15

149 21 25
                                    

"Emre" dedim neredeyse inler gibi. Saat gece yarısına yaklaşıyordu muhtemelen, birazdan burası kapanacaktı ve ben bu akşam çok içmiştim. Üstelik şaraptan çok da rakı içmiştim. Ayrıca Emre de çok yakışıklı görünüyordu. Bu akşam o kızla gitmeyen Emre, gözüme daha bir yakışıklı geliyordu sanki.

"Efendim" dedi bana doğru dönmüş, aramıza belli bir mesafe bırakmış olsa da nefesindeki alkol kokusuna karışmış pahalı parfümünün kokusunu alabileceğim kadar yakındı. Biraz daha yaklaşsam burnu burnuma değerdi. Acaba nasıl hissettirirdi Emre ile burun buruna olmak?

"Eve gidelim" dedim. Açıkçası hangisini anladığı umurumda değildi, birine gitsek yeterdi. Bir yatağa girmek ve Emre ile sarılıp uyumak istiyordum. Emre'ye olan ilgimin hoşlanmayı geçtiğinin farkındaydım. Emre benle ne yapmak isterse ona uyacak kadar ona kapılmış olduğumun da farkındaydım. Emre gel, dese giderdim. Nereye çağırdığının önemi yoktu.

"Tamam, hesabı ödeyecek misin, ödeyeyim mi?" diye sordu. Saçma sapan detayları hatırlıyor oluşuna da hastaydım, beni sürekli göz hapsinde tutmasına da bitiyordum, iyi olup olmadığım konusunda üzerime düşmelerine de. Ben Emre'ye kapılıp gideli çok olmuştu ama tam olarak nerede olmuştu ondan emin değildim. Bir de etrafımdaki en olmayacak insanlardan biriydi. Durdum durdum da Emre'ye vuruldum. Bravo yani!

"Kartımı vereyim, temassız var" dedim ve cüzdanımın içinden kartımı buldum. Döndüğümde, Emre ile burunlarımız birbirine temas etti. Gözlerim istemsizce kapanırken inleyişime engel olamadım. Gözlerimi tekrar açtığımda Emre'nin bana yaklaşmış ve gözlerini dudaklarıma dikmiş olduğunu gördüm. Emre beni öpse ona ayak uydurmaya çalışmaktan başka hiç bir şey yapmazdım. Sonrasında Emre'nin tepkisi ne olurdu acaba? Sonuçta bu adamın eli kalksa önünde sıra olunuyordu, bana mı kalmıştı?

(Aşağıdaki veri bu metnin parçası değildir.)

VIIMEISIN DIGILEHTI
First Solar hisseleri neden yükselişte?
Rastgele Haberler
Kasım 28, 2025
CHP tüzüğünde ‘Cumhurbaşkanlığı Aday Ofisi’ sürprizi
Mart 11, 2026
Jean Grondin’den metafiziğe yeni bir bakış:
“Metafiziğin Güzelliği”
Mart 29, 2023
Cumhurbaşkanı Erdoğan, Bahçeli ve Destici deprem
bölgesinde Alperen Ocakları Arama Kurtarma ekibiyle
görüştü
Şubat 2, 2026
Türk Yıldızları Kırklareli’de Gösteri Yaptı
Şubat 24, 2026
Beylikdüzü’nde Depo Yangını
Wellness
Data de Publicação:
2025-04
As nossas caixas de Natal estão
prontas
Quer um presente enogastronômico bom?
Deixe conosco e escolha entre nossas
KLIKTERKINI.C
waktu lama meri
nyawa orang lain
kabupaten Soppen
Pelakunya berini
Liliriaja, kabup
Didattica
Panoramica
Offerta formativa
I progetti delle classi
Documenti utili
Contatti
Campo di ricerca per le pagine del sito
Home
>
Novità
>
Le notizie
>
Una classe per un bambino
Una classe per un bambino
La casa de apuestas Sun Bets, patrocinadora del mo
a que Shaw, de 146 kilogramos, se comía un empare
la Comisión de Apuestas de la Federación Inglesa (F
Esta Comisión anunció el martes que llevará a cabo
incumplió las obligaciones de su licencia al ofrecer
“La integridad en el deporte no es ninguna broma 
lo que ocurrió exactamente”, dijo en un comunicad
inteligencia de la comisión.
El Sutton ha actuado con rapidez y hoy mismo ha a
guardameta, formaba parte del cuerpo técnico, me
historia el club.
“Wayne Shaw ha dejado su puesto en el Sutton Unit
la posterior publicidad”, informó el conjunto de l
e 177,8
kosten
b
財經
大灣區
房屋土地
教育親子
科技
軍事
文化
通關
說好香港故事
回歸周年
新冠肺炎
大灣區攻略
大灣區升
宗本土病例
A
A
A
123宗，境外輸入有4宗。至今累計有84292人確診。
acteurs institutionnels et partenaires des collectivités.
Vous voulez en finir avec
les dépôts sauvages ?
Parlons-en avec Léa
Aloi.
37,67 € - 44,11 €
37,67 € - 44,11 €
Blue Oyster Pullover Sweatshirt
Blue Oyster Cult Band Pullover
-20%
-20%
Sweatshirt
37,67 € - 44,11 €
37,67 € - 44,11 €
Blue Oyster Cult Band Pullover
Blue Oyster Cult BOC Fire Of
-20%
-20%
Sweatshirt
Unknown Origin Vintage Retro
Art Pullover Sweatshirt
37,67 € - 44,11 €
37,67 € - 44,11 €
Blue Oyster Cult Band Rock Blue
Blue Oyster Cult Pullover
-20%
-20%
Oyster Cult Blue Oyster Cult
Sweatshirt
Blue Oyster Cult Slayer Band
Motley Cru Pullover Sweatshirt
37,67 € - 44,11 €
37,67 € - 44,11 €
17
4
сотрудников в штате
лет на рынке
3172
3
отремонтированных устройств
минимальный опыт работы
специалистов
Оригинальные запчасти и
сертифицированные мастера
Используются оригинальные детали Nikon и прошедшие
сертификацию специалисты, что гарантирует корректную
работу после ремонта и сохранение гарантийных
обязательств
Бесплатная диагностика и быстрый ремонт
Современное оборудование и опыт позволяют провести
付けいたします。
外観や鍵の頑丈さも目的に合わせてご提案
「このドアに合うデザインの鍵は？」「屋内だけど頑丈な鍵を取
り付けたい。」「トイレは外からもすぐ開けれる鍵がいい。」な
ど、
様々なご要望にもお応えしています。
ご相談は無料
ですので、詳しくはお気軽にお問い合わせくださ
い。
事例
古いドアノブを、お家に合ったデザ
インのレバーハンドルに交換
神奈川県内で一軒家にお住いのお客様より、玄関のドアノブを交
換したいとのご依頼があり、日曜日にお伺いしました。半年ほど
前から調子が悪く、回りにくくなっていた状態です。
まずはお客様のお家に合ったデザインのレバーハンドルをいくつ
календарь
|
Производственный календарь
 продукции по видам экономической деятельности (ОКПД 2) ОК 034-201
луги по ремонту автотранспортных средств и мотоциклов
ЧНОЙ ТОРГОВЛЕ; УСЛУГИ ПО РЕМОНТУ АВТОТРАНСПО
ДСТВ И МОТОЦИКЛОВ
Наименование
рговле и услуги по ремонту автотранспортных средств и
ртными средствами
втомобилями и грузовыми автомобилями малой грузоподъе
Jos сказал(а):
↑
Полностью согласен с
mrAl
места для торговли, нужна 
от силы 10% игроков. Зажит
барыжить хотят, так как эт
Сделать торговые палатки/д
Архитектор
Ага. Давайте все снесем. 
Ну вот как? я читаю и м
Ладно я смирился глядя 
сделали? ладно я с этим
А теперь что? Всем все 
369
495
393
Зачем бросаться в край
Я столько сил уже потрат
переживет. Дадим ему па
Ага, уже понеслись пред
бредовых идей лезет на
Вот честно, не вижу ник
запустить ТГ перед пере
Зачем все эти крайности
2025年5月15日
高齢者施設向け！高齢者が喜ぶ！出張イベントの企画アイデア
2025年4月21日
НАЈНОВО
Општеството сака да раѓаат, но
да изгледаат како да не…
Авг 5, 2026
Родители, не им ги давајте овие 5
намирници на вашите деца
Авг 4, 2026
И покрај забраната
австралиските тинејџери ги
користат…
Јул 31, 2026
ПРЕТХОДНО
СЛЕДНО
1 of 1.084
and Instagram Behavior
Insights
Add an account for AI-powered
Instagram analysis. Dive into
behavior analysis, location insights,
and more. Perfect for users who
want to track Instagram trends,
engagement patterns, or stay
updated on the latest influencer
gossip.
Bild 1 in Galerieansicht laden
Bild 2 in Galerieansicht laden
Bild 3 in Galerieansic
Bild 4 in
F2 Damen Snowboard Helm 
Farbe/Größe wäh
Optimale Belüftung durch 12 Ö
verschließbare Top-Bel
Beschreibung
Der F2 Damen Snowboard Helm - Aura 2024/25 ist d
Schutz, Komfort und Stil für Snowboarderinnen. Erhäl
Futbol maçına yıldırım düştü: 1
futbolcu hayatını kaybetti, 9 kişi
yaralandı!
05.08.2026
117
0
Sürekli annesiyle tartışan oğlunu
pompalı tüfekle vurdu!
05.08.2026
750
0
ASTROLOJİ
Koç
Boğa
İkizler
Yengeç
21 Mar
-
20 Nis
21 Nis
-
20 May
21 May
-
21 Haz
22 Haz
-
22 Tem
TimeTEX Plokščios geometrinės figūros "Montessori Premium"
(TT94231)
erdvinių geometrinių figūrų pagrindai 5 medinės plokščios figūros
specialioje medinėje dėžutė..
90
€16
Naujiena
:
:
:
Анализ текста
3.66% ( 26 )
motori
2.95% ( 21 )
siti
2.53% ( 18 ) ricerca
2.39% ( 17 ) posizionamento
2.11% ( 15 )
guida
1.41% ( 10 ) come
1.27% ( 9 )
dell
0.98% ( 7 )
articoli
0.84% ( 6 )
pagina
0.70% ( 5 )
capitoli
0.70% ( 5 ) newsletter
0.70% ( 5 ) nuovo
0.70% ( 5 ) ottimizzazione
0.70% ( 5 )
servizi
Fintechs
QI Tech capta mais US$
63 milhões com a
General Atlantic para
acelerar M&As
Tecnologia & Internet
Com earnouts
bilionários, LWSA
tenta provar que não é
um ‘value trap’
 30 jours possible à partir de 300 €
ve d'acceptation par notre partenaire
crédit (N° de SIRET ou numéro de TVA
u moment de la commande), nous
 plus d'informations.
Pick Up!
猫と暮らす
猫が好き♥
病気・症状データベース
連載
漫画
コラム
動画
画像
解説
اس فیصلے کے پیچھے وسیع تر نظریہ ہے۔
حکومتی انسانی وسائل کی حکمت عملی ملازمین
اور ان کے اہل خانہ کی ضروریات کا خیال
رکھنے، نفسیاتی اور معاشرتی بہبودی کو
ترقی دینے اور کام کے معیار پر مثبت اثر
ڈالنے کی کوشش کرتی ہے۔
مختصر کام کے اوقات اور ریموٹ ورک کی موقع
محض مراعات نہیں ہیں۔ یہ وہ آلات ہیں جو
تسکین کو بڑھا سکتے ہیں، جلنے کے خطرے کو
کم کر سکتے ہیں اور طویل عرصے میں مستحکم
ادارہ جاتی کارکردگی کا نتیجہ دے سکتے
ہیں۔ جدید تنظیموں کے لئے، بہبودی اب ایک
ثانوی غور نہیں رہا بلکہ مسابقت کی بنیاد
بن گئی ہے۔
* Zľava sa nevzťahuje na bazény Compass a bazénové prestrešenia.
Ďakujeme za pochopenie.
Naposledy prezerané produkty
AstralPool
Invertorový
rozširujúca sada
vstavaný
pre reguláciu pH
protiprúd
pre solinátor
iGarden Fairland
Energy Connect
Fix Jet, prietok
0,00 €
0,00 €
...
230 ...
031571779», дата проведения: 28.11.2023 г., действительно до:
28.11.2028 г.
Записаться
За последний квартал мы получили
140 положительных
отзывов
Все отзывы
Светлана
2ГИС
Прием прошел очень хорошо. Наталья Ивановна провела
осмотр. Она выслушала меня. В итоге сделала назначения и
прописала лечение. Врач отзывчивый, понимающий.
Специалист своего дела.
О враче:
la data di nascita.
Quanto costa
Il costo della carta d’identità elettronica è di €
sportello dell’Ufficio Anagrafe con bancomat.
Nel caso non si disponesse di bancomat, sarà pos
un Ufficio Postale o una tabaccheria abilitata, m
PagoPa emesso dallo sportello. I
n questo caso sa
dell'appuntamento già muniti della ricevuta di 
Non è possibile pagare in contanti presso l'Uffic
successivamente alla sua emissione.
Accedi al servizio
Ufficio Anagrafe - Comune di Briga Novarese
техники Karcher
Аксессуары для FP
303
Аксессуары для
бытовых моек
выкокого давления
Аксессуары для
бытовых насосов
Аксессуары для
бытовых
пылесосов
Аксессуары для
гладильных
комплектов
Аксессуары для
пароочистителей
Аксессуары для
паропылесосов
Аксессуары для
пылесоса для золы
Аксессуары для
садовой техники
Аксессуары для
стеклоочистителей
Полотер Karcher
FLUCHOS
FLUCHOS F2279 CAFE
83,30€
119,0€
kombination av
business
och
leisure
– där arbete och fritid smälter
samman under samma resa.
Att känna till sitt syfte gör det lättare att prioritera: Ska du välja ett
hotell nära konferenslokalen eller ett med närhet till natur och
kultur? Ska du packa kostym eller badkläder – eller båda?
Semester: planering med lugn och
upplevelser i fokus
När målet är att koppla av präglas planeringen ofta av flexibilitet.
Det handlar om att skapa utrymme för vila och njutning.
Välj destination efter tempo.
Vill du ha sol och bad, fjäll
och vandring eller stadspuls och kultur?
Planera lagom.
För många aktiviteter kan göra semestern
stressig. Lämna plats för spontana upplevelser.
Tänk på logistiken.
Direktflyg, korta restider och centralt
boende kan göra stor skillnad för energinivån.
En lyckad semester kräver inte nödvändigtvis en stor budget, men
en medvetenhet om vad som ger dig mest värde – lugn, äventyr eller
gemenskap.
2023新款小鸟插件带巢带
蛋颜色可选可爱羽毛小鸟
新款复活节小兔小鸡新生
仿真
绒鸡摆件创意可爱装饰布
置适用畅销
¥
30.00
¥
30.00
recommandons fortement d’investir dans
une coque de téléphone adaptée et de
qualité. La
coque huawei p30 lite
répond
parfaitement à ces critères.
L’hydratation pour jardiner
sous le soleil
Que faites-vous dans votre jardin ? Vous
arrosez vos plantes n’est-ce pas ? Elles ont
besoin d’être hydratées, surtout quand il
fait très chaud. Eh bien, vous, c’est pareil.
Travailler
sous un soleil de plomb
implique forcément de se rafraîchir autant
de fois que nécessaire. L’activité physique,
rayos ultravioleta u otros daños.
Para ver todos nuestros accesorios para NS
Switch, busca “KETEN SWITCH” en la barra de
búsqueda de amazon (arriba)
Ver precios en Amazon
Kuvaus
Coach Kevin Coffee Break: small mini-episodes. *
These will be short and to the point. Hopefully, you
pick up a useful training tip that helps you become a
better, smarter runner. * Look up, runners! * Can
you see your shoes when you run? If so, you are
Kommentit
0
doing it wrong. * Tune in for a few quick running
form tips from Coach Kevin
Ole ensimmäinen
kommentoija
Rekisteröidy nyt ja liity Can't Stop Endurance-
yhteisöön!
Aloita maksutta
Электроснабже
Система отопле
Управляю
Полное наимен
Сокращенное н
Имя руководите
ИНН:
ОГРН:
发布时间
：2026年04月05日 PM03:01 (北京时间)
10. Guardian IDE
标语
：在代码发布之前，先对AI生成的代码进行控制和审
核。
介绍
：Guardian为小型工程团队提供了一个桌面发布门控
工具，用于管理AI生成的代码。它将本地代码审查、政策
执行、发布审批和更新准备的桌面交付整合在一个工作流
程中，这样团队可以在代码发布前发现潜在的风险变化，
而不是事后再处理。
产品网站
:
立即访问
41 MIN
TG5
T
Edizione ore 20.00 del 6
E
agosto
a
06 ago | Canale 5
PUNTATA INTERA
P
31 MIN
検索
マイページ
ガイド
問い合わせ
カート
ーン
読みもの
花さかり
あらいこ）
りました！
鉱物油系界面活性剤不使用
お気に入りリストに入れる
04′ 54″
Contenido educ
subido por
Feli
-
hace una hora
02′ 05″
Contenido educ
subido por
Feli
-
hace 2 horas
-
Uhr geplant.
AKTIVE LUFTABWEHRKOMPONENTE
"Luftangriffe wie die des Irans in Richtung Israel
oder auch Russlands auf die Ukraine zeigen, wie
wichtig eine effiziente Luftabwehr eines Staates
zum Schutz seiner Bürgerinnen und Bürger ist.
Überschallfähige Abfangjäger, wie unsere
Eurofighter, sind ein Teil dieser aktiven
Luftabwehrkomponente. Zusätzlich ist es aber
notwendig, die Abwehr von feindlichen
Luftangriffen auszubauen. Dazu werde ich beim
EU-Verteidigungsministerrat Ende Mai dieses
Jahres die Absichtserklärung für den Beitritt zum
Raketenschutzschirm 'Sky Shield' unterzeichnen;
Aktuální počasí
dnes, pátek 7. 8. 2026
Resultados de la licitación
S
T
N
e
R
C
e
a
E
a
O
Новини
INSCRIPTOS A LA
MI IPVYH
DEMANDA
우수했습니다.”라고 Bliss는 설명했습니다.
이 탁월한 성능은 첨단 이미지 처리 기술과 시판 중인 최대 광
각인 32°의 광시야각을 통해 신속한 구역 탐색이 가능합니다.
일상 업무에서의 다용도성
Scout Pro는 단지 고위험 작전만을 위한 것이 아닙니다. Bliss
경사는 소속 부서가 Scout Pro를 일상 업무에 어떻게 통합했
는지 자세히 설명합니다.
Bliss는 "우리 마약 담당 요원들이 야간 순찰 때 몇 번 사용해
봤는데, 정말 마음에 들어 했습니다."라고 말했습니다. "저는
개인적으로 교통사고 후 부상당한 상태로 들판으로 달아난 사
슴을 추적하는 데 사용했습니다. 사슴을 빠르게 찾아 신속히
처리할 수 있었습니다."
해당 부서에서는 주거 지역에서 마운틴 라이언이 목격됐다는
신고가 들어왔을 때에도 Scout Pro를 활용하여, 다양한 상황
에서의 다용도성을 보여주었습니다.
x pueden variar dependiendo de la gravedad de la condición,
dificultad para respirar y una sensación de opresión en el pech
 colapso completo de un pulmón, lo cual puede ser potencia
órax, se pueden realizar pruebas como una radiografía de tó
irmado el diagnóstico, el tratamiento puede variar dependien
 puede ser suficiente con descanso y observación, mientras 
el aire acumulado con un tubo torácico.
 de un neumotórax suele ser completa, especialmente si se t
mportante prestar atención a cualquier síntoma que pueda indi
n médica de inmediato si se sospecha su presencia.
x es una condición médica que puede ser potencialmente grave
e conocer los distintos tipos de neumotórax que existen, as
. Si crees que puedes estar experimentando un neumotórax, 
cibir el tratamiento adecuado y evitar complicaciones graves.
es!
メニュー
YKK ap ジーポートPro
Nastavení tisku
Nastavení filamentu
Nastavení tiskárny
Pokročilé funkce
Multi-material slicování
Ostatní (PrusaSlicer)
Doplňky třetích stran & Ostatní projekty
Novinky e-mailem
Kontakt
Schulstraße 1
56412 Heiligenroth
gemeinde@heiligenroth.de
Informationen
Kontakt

"Ödiyim o zaman ben" dedi ve geri çekildi ve ardından da masadan kalktı. Arkasından baktım bir süre ancak sonra önüme döndüm. Ali, Murat ve Ahmet dikkatle bana bakıyordu. Ben onların hala burada olduğunu tamamen unutmuştum. Onlara da müthiş bir görsel şölen veriyorduk kendimi tutmasam. Kafam tamamen Emre ile doluydu, hepsi onun suçuydu.

"Biz kalkıcaz artık" dedim. Ali sinsi bir gülüşle baktı.

"Yengecim, bana kalırsa siz kalkalı biraz olmuş, durduğunuz kabahat" dedi.

"Duvarlar çok ince bizim apartmanda, sonra şikayet ediyorlar dikkatli olun" dedi Murat. Kızarmaya başlamıştım muhtemelen, yanaklarım alev alevdi ancak adamların gözünün önünde yaptıklarımızdan sonra diyecek bir şeyim de yoktu. Emre ile kendimi sıcak bir birleşme içinde hayal edebiliyordum. Eğer Emre isterse yapardım ve açıkçası sonuçlarına katlanmayı göze alıyordum.

Emre'nin bana arkasını dönmesini istemezdim ama herhangi biriyle ömür geçirmeyecek biri olduğunu kendisinden defalarca duymuştum. O yüzden hazırlıklıydım. Aramızda bir yakınlaşma olduktan bir süre sonra bana arkasını dönüp gideceğini biliyordum. Maddi ve manevi olarak tek başıma birçok şeyin üstesinden gelebilecek biriydim. En kötüsü olsa ve hamile kalsam bile, tek başıma çocuğuma bakabilecek bir durumdaydım çok şükür. Emre'yi istiyordum.

"Üzerine ceketi giy, üşüme" dedi Emre, geldiğini fark etmemiştim. Dediğine uyarak Emre'nin tuttuğu ceketin kollarına kollarımı soktum ve saçlarımı dışarıya çıkardım. Emre'nin uzattığı kartı alıp cüzdanıma geri koydum. Ardından da sandalyemi geri iterek kalktım.